Noch während sich die Ereignisse in Sheffield entwickelten konnten die in Liverpool gebliebenen Angehörigen und Freunde diese im Fernsehen live verfolgen, ohne jedoch eingreifen zu können. Zu dieser Hilflosigkeit kam die Ungewissheit, ob sie jene, die sie des Morgens in so positiver Stimmung in Liverpool verabschiedet hatten denn jemals wiedersehen würden. Es wurde zwar eine Informationsstelle eingerichtet, aber gesicherte Informationen kamen nur langsam durch, viele der Angehörigen begaben sich zu den Bahnhöfen um verzweifelt auf die Ankunft der Überlebenden zu warten.

Der Fussballclub setzt auf unbestimmte Zeit den Spielbetrieb aus und öffnete das Anfield Stadion für die Trauernden, die Blumen zu Ehren der Opfer niederlegen wollten. Tausende von Menschen verwandelten in den nächsten Tagen das Spielfeld und die Tore in eine Gedenkstätte. Am 16. April läutete die 14 Tonnen schwere Hauptglocke der berühmten Anglikanischen Kathedrale von Liverpool 94 mal (ein Todesfall war zu diesem Zeitpunkt noch nicht registriert, Tony Blend verstarb erst nach vier Jahren Krankenhausaufenthalt an eine Beatmungsmaschine angeschlossen).

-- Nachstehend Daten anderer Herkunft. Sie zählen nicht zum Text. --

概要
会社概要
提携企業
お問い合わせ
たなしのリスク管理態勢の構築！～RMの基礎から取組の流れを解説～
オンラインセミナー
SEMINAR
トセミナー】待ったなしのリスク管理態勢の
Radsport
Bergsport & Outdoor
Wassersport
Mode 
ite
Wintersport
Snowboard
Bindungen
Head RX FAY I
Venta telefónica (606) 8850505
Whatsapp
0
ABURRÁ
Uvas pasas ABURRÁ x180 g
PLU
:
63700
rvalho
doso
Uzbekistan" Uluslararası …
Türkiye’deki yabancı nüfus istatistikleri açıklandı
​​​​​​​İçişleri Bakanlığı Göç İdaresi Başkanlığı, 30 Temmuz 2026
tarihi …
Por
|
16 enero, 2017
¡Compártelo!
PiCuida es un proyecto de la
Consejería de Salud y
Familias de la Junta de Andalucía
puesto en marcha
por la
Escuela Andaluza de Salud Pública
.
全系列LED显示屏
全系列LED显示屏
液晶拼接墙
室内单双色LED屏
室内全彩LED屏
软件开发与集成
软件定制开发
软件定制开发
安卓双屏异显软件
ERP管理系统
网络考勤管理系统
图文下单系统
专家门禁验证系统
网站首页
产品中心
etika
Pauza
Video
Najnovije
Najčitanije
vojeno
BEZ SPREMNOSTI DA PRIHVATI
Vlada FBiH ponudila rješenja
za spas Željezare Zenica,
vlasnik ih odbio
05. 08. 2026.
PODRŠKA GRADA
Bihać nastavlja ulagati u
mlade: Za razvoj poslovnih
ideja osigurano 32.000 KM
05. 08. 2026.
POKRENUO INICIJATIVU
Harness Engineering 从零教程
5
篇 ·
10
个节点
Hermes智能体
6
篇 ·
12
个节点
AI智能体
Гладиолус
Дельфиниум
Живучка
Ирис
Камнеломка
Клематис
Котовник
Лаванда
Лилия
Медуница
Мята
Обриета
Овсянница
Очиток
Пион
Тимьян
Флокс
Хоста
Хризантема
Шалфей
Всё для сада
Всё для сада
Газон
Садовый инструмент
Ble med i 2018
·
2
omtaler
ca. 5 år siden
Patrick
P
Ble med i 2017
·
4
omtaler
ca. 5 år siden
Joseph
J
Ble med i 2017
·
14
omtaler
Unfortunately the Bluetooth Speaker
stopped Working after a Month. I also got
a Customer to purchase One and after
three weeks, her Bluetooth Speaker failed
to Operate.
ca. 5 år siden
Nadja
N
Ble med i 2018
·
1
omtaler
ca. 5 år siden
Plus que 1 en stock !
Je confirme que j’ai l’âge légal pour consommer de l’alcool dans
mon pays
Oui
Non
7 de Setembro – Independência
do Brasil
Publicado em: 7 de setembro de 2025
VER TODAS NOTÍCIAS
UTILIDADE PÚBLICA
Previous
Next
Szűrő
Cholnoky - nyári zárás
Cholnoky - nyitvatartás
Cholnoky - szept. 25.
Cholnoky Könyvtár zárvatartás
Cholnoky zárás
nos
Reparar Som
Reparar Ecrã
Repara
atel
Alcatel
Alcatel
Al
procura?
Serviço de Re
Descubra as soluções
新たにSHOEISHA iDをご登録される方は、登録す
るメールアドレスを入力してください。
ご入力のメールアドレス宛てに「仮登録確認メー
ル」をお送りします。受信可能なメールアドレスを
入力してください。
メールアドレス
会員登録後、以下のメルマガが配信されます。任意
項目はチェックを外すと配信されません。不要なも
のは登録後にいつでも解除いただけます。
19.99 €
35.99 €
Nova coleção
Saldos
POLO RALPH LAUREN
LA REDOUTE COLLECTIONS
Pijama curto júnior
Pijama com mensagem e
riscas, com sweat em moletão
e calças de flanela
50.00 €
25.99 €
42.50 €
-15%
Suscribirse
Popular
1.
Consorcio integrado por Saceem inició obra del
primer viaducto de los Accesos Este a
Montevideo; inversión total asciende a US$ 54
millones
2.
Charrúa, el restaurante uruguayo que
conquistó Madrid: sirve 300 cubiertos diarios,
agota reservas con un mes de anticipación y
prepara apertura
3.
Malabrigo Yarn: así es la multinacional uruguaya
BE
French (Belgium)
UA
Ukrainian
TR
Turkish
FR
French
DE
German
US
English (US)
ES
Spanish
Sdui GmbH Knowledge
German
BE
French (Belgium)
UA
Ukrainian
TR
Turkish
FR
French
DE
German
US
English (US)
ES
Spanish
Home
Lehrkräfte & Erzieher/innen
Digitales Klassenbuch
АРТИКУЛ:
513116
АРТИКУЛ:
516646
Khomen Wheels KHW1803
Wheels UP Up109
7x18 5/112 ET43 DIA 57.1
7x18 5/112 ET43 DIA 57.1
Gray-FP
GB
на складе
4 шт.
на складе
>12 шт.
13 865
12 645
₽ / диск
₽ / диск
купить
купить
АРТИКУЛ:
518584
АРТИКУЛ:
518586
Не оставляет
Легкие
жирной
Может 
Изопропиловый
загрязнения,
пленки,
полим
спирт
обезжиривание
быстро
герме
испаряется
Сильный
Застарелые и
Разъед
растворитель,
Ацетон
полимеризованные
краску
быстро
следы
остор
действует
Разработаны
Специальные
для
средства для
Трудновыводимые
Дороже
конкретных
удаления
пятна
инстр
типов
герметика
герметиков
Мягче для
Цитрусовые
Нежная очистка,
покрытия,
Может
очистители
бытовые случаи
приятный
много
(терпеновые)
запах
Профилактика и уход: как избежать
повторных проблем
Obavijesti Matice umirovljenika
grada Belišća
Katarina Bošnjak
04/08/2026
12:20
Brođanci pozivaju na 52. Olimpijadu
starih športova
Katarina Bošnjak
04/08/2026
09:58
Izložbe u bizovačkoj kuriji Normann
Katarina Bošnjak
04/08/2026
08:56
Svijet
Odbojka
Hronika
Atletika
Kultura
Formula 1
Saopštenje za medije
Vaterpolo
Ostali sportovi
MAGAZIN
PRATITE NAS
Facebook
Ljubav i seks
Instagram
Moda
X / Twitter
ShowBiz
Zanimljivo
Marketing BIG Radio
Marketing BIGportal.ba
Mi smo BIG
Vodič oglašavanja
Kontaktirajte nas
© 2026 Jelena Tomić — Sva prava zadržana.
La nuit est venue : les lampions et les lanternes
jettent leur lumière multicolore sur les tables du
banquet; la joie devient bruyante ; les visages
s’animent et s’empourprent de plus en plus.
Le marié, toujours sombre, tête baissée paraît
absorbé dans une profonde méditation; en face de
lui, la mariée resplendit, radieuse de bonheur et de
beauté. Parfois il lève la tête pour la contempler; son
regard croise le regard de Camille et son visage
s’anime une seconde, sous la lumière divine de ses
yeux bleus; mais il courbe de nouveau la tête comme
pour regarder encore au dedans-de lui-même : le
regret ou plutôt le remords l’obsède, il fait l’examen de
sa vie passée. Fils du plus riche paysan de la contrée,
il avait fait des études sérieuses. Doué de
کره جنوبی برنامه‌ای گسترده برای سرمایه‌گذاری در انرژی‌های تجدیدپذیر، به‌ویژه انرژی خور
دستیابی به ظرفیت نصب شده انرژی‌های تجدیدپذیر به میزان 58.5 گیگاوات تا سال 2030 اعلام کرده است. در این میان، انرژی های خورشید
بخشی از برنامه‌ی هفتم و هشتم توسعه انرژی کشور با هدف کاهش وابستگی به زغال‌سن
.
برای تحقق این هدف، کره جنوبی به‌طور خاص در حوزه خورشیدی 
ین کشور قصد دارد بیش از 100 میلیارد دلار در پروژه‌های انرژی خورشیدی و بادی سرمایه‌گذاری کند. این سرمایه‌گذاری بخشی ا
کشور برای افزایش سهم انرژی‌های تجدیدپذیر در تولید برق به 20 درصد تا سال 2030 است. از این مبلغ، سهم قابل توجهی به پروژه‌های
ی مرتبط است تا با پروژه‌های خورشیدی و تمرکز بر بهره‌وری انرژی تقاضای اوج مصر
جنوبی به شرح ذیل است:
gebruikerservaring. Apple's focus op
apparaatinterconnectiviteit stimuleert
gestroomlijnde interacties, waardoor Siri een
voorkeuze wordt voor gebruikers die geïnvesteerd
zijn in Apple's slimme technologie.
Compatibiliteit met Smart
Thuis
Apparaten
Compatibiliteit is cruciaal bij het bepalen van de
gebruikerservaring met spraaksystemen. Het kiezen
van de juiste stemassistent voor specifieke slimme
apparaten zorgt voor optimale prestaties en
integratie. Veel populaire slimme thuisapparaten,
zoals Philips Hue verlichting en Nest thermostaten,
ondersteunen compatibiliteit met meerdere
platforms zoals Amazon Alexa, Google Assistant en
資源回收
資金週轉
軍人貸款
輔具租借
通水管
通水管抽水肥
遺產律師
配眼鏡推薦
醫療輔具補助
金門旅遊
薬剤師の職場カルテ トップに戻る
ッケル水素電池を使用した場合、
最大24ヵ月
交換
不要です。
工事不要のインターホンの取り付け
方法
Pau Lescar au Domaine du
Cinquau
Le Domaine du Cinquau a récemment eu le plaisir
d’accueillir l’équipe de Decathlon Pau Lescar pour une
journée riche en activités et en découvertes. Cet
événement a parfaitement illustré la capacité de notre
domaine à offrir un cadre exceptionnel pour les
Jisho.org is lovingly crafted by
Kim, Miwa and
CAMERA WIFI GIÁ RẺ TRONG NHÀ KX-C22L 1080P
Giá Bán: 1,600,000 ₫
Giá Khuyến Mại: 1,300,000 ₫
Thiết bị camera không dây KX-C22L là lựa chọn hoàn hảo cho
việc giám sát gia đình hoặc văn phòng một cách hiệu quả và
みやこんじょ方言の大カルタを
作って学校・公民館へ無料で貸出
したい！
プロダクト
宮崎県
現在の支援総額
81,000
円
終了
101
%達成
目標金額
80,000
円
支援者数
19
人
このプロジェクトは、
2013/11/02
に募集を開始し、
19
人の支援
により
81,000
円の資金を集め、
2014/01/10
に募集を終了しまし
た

Die Position der South Yorkshire Police war von Beginn an, die Katastrophe auf die verspätete Ankunft volltrunkener Fans zu schieben. Bereits am Tag der Katastrophe hatte Chief Inspector David Duckenfield gegen 15:20 gegenüber dem Vorsitzenden des Fussballverbandes behauptet die Öffnung der Tores sei durch die Fans selber verursacht worden. Bereits am 16. April kündige die Premierministerin Margaret Thatcher eine Untersuchung der Vorfälle an, wobei ihr Sprecher allerdings die Position der Polizei übernahm. Mit den Vertretern der Fans des FC Liverpool hatte sie sich während ihres Stadionbesuchs erst gar nicht unterhalten.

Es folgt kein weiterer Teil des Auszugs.